Last year, Topcon released the GTL-1000 scanning robotic workstation, which Box says is the kind of tool that can give companies more confidence on their BIM journey.
Box comments that the workstation, “puts everyday as-built verification into the hands of the site engineer.” He adds that without this continual verification of the installed geometry, “the value of the 3D model diminishes throughout the project, making it almost impossible to deliver an accurate Building Information Model to the client.
4D modelling for social distancing
Technology puts ‘virtual bubbles’ around personnel
UK-based contractor Balfour Beatty is using 4D modelling technology to ensure the health and safety of staff working on Junction 3 of the M4 motorway in England.
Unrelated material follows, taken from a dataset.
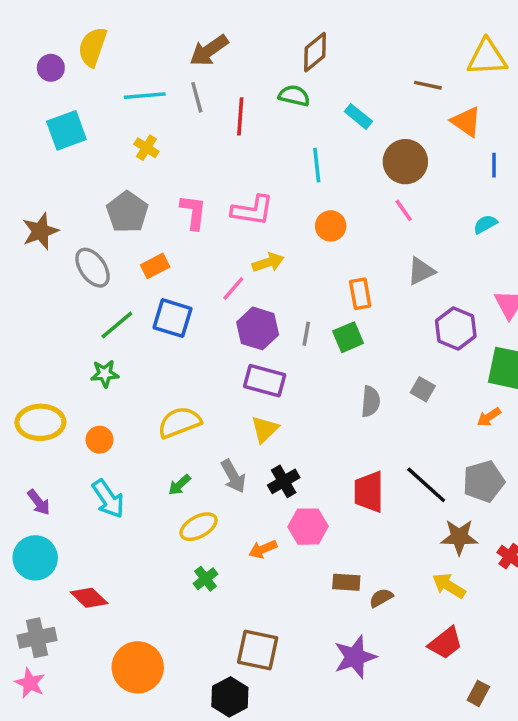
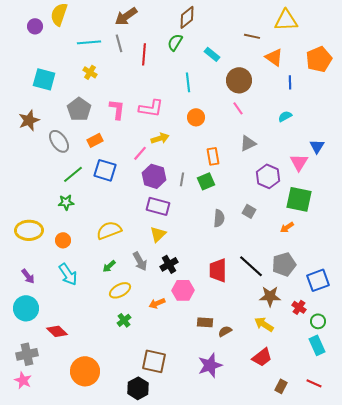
green semicircle: (294, 96) -> (175, 42), turned -72
cyan square: (66, 130) -> (44, 79), moved, turned 35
In simple terms, the models (including a time/scheduling – hence 4D – element) incorporate people with their own 2m-radius ‘virtual bubbles’ around them; this allows the team to plan socially distanced operations.
When the software highlights a task that requires workers to be in close proximity, the team is given advance warning, allowing them to devise alternative methods of completing the job.
Doka shows its technological form
New solution optimises safety, time, and costs
BIM models are increasingly being used as the basis for formwork planning and, working closely with Autodesk, Doka has taken the step of
launching its own automated planning product, DokaCAD for Revit.
The BIM model of a planned structure requires a detailed representation of the formwork. Doka has established a BIM competence centre, which employs some 50 designers worldwide, working in the fields of planning, visualisation and simulation of formwork solutions.
The plug-in allows automated formwork planning in BIM software, enabling 3D planning using positioning guides and providing access to more than 40,000 model solutions.
Doka says its new solution can optimise safety, time and costs, and includes calculations of required materials.
How BIM kept HS2 on track
Collaboration was key to creating design concept
The group developing HS2, a huge rail infrastructure project underway in the UK, is committed to applying global best practices in design and construction and has set strict data and modelling requirements in accordance with Level 2 BIM standards, as mandated by the UK Government.
As part of the project, a joint-venture partnership of Skanska Costain Strabag (SCS) was contracted to perform civil works on a 230km stretch of line, between London and Birmingham.
The first order of business was for the contractors to collaborate with designers to create a conceptual design for 26km of high-speed railway – including 20km of tunnels and several bridges – within a 14-month timeframe.
SCS needed interoperable technology to implement a collaborative BIM strategy to accommodate the existing British railway systems and approximately 6,000 utility assets, as well as to coordinate a geographically dispersed, multidiscipline team.
The group initially created a content plan to define the model structure, starting with the asset to be added to the model, and then the elements to be incorporated.
The contractors and designers created a library of components, which they shared via the cloud-based ProjectWise and OpenBuildings Designer solutions developed by Bentley Systems.
Using these products, plus Bentley’s AssetWise software, the SCS team established a common data environment, which they were able to share with other stakeholders, including Network Rail, London Underground and Crossrail.
With this data library in one location, the team established effective workflows and the custom component library ensured all elements were identical and enabled certifying consistency and accuracy for estimates, planning, constructability, and safety.
The SCS team has estimated that using Bentley’s applications to implement this collaborative BIM strategy has brought about a reduction in design time of 50%, a 75% reduction in resources, a 30% reduction in planning time and early error detection, saving up to €1.1 million (US$1.3 million).